We set up a high pedestal for our men to reach without giving them the requisite knowledge they need to achieve that. And when they fail to live up to the expectations, they are tagged scum. This is unfair. I strongly believe that environment shapes people and one cannot know unless taught. How will you know if you were not taught? Nemo dat quod non habet (you cannot give what you do not have). While some men have learnt a few things through their interactions with others, many are still yet to learn.
So not all men are scum.
Not all men are rapists. I have a friend who had accommodation issues while she was in school. She squatted with two guys for a whole semester and not for once did they make a move to have carnal knowledge of her. Every man has something behind his zipper but not all think from that angle.
Not all men are drunks. There are still fathers out there who do not drink themselves to stupor; the ones who would rather provide for their family with their meagre earnings than dash it out to beer parlour owners.
Not all men cheat on their spouses. There are men out there who have self control (sexually and otherwise).
Not all men hit women, be it their girlfriends, wives; even sisters. There are men who understand that the fist does not solve all problem. They go out of their way to protect the female anywhere they see them.
Not all men impregnate a girl and deny it. There are still ones who take full responsibility for their actions.
Not all men are so many bad experiences you have had with the male folk.

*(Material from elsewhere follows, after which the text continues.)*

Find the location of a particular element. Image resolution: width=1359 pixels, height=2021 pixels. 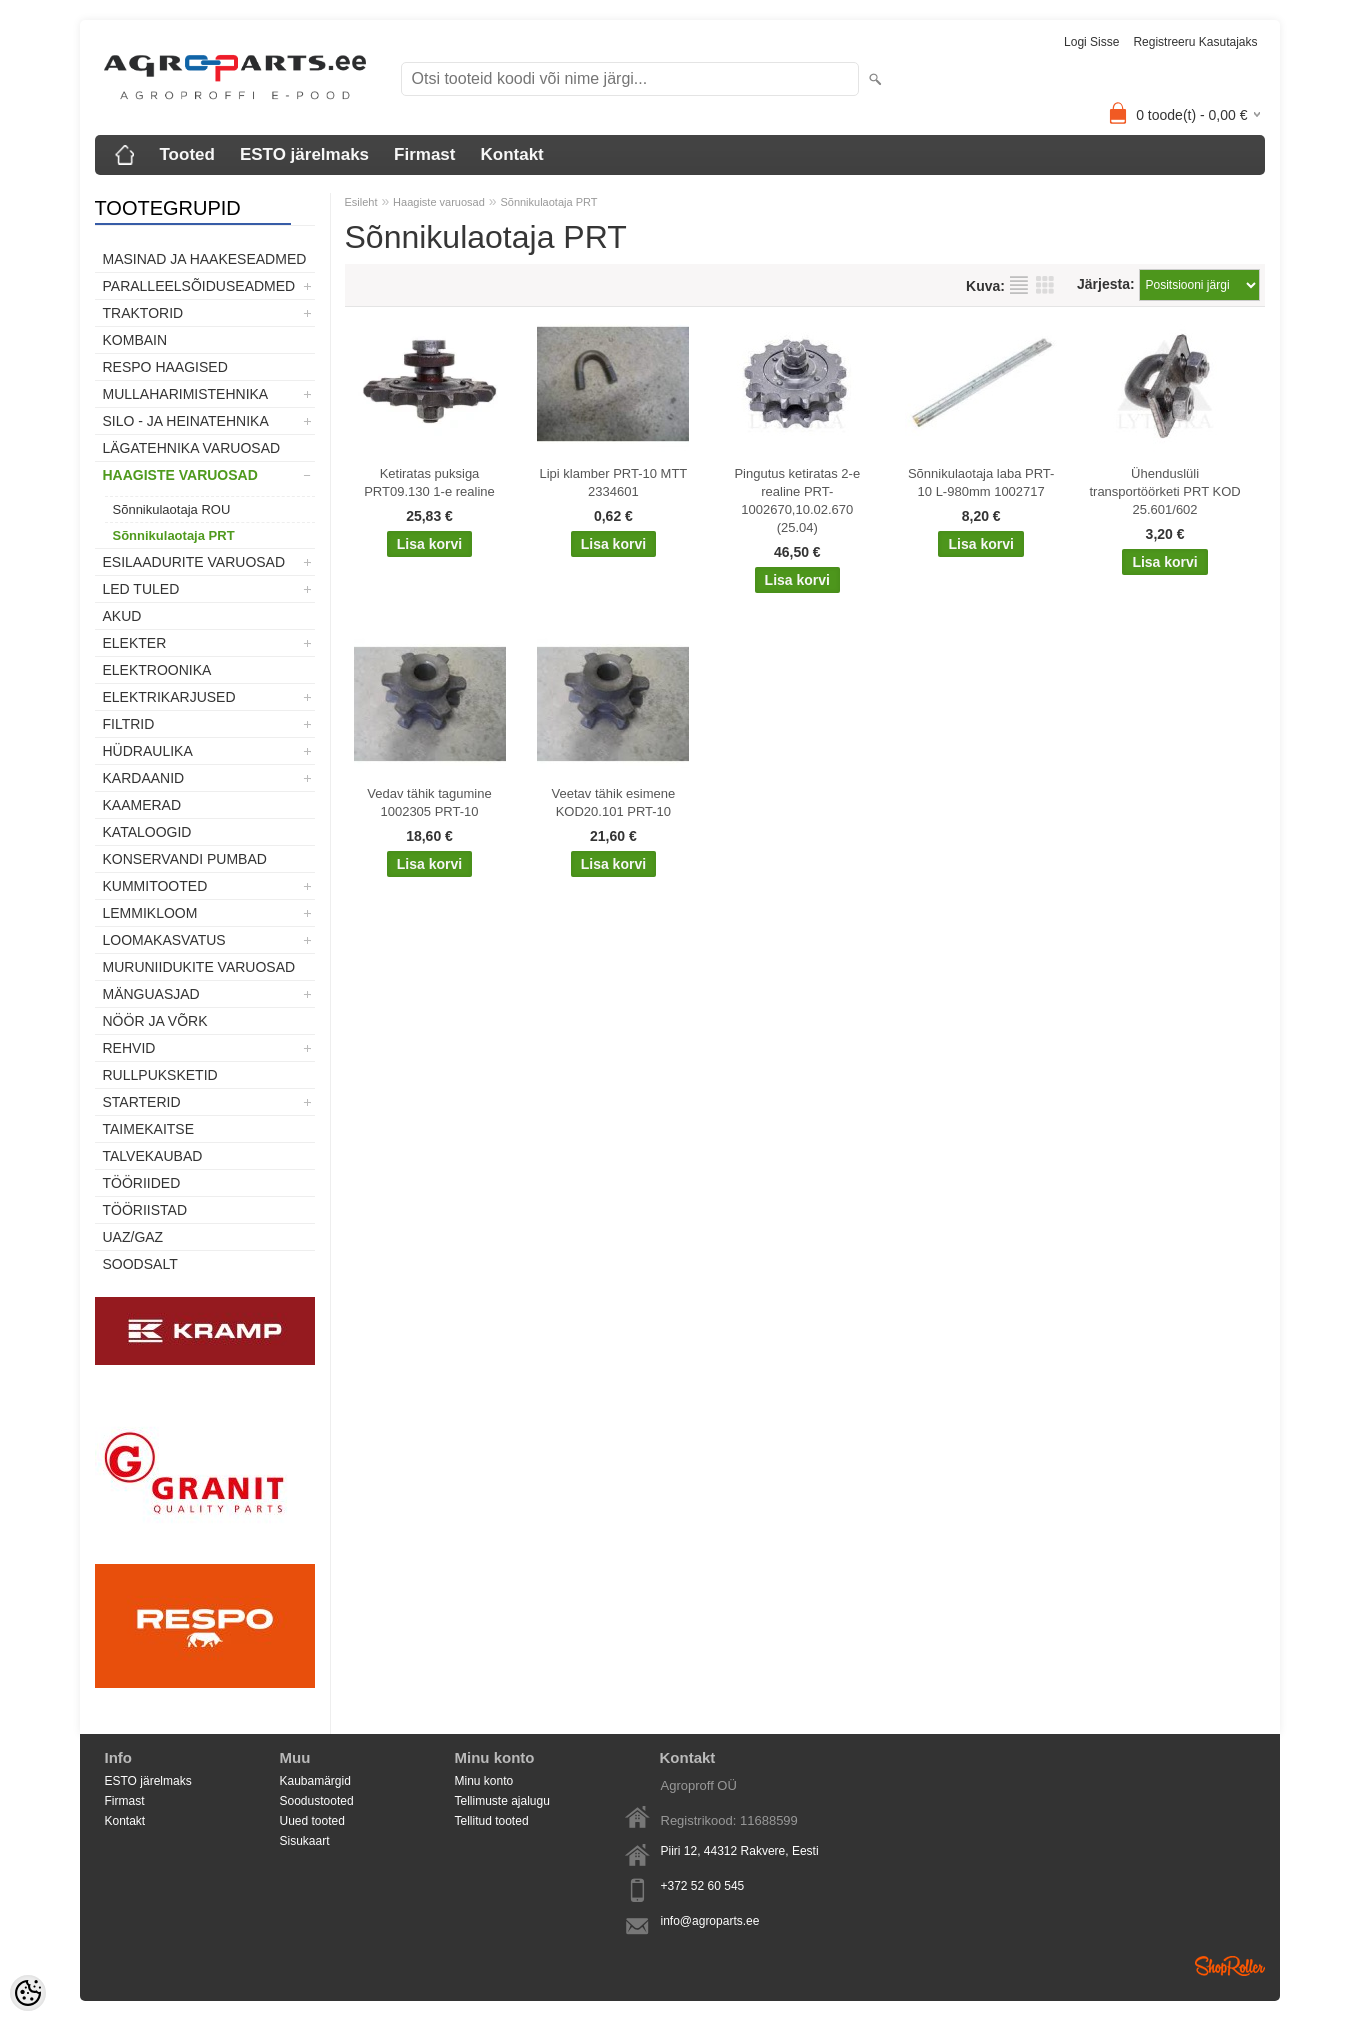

Lastly, while we train our girls, we should train our boys too.
We need men who are not loose; men who do not jump in bed with any girl they see or chase everything on skirt, men who are faithful, men who do not blame their ‘prostitution’ on the fallacy that men are cheats by nature.
We need men who can cry when it hurts them; the ones who can show emotions, the ones who can easily say how they feel, the ones who can tell their children that they love them.
We need men who do not see girls as an object of sexual gratification, to be used and discarded at will, men who can control their libido. You don’t tell the girl to zip-up and tell the boy to zip-down. Remember, it takes two to tango. We cannot want our sons to marry virgins and yet expect them to be experienced in the business of the other room. Who are they supposed to practice with?
We need men who the girls will feel safe with; men who will offer help without asking our daughters to spread their legs, men who do not look at every opportunity to grab our asses or make slutty comments about us (girls).
We need men we can trust….
If we put equal energy into training our boys as well as our girls, there will be less need for us to teach our girls how to defend themselves against abuse, molestation, assault, domestic violence amongst others.
Let us build boys who we will wish our girls to date in future.
Let us build men that will be proud husbands and fathers.
Let us build men who will not be intimidated by the success of their female counterparts.
Let us build responsible and dignified men!
Let me not forget to add that some girls are the ones who start the whole issue and when the guy reacts, he is tagged a scum.
And… Hey Darling girl, before you call all men scum think about your father, he is a man right? Is he a scum too? Just wondering!
Remember, none of us is leaving here alive!